To accommodate these users, CHPC first built a virtualized environment using virtual machines and Lengau’s distributed file system for storage. However, increasing demand began to degrade storage performance for large HPC jobs. Both this impact and the need to support the SKAO project’s Science Data Processor (SDP) with Lengau nodes led CHPC to expand the system using an OpenStack private cloud with CEPH storage environment.
“There were several reasons to consider a private cloud,” explains Dr. Happy Sithole, CHPC’s director. “Since we support many governments and businesses in addition to researchers, we needed to address their concerns, such as where instances would be deployed and data sovereignty. We desired greater control over the architecture, access, and security. A private cloud gave our stakeholders more confidence.”
CHPC added nodes in early 2020, using the OpenStack deployment on Cumulus as a model for their new OpenStack Production Cloud. The new system was built on Supermicro TwinPro servers with Intel “Cascade Lake” Xeon SPs, 1.5 PB of disk storage, and more than 220 TB of Intel SSD drives.
“The new cloud system was designed to support many virtual jobs related to ongoing research, such as custom workflows, pleasingly parallel workloads, and web hosting,” says Dora Thobye, CHPC technical manager for HPC resources.
Users were migrated from the VMware environment to the new OpenStack on-premises cloud. On March 23, 2020, the new system went into production. Three days later the country went into lockdown due to Covid-19, and everything changed. Agencies across the government found themselves scrambling for computing capacity and storage resources for population tracking and tracing, to address remote learning programs, plus SARS-CoV-2 research, such as DNA sequencing and virus analysis.

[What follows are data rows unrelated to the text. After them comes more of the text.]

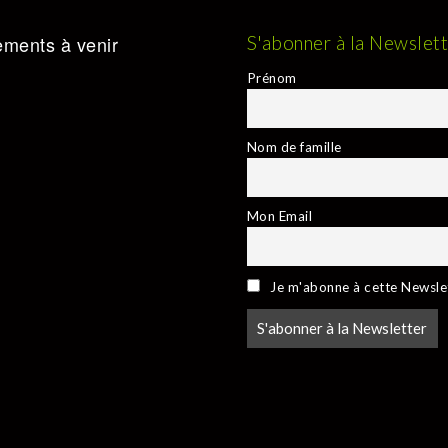
ments à venir
S'abonner à la Newslet
Prénom
Nom de famille
Mon Email
Je m'abonne à cette Newsle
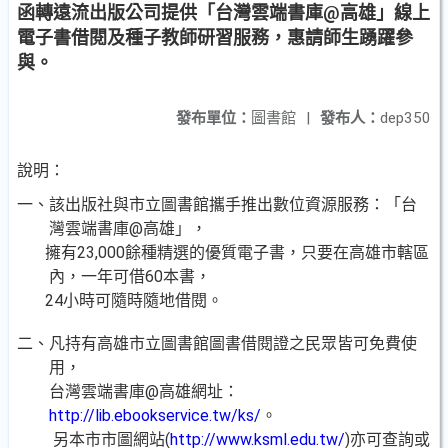
函轉遠流出版公司提供「台灣雲端書庫@高雄」線上
電子書借閱及種子教師研習服務，惠請師生踴躍參
與。
發布單位：
圖書館
|
發布人：
dep350
說明：
一、該出版社與市立圖書館攜手推出數位資源服務：「台
灣雲端書庫@高雄」，
擁有23,000餘種精選的優質電子書，只要在高雄市轄區
內，一年可借60本書，
24小時可隨時隨地借閱。
二、凡持有高雄市立圖書館圖書借閱證之民眾皆可免費使
用，
台灣雲端書庫@高雄網址：
http://lib.ebookservice.tw/ks/
。
另本市市圖網站(
http://www.ksml.edu.tw/
)亦可查詢或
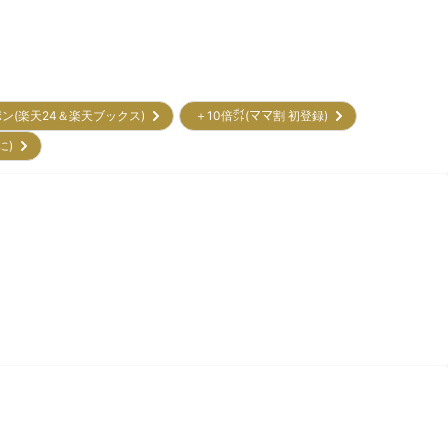
ポン(楽天24＆楽天ブックス)
＋10倍㌽(ママ割 初登録)
に)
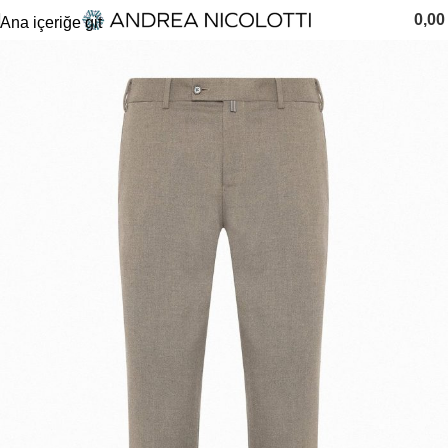
0,0
Ana içeriğe git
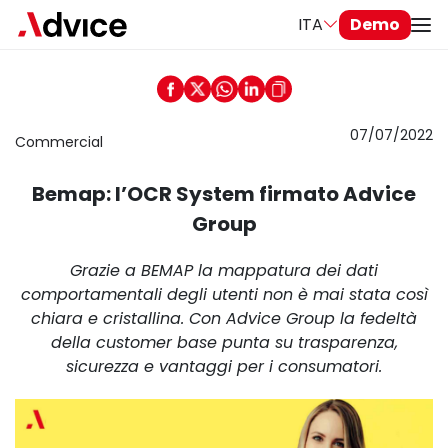
ITA
Demo
07/07/2022
Commercial
Bemap: l’OCR System firmato Advice
Group
Grazie a BEMAP la mappatura dei dati
comportamentali degli utenti non è mai stata così
chiara e cristallina. Con Advice Group la fedeltà
della customer base punta su trasparenza,
sicurezza e vantaggi per i consumatori.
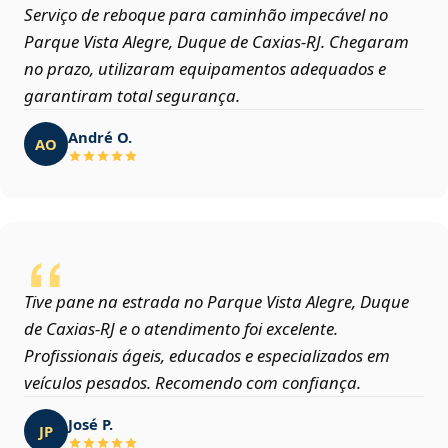
Serviço de reboque para caminhão impecável no
Parque Vista Alegre, Duque de Caxias‑RJ. Chegaram
no prazo, utilizaram equipamentos adequados e
garantiram total segurança.
André O.
AO
Tive pane na estrada no Parque Vista Alegre, Duque
de Caxias‑RJ e o atendimento foi excelente.
Profissionais ágeis, educados e especializados em
veículos pesados. Recomendo com confiança.
José P.
JP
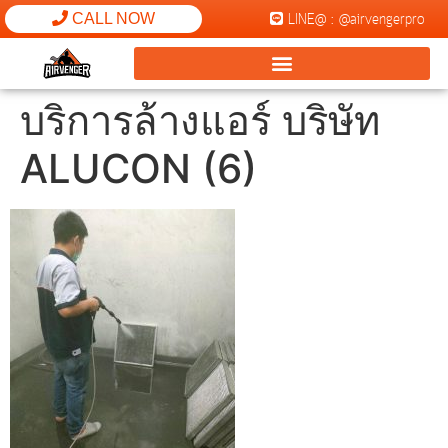
LINE@ : @airvengerpro
CALL NOW
บริการล้างแอร์ บริษัท
ALUCON (6)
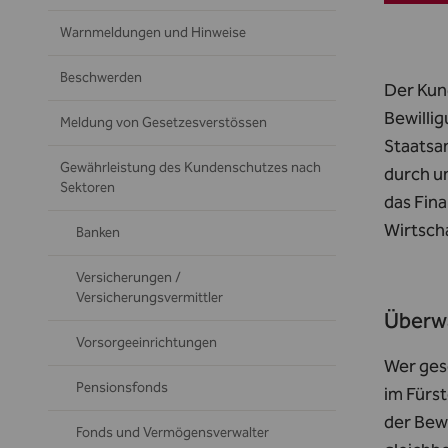
Warnmeldungen und Hinweise
Beschwerden
Der Kun
Bewilli
Meldung von Gesetzesverstössen
Staatsa
Gewährleistung des Kundenschutzes nach
durch un
Sektoren
das
Fin
Wirtsch
Banken
Versicherungen /
Versicherungsvermittler
Überwa
Vorsorgeeinrichtungen
Wer ges
Pensionsfonds
im Fürst
der Bew
Fonds und Vermögensverwalter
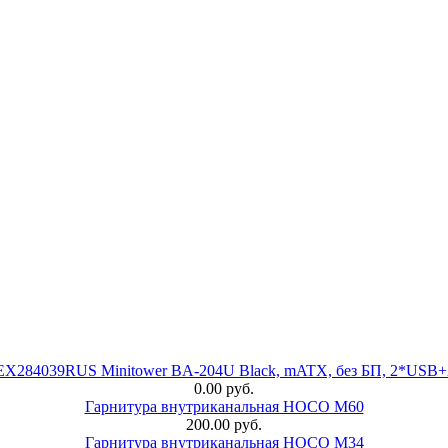
 EX284039RUS Minitower BA-204U Black, mATX, без БП, 2*USB+
0.00 руб.
Гарнитура внутриканальная HOCO M60
200.00 руб.
Гарнитура внутриканальная HOCO M34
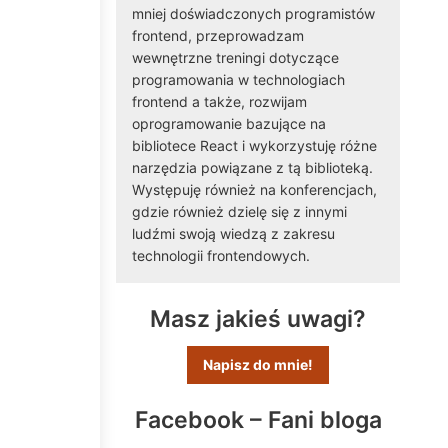
mniej doświadczonych programistów
frontend, przeprowadzam
wewnętrzne treningi dotyczące
programowania w technologiach
frontend a także, rozwijam
oprogramowanie bazujące na
bibliotece React i wykorzystuję różne
narzędzia powiązane z tą biblioteką.
Występuję również na konferencjach,
gdzie również dzielę się z innymi
ludźmi swoją wiedzą z zakresu
technologii frontendowych.
Masz jakieś uwagi?
Napisz do mnie!
Facebook – Fani bloga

“Because of the pandemic and all the new users it brought to us, we were running out of compute and storage resources,” explains Thobye.
Lengau was utilized as much as possible, but the OpenStack Production Cloud was overwhelmed. In early 2021, the OpenStack Production Cloud was further expanded with new compute and storage nodes to address the demand.
The expanded cloud supports ongoing pandemic activities by the Department of Higher Education and Training, Department of Health, university research, and other public and private projects to address needs from the pandemic. But it also paves the path for South Africa CHPC’s future.
“OpenStack offers a foundation for our existing heterogeneous computing needs and for a future converged infrastructure that provides both supercomputing and general purpose services,” concluded Sithole. “And it provides a transparent environment for users around the world to analyze SDP data from the SKAO.“
As institutions need more diverse computing capabilities to enable their investigators, researchers require easy access to those resources using the tools they are familiar with. On-premises and public cloud services have proven capable to provide these resources from widely heterogeneous infrastructures to enable next-generation research.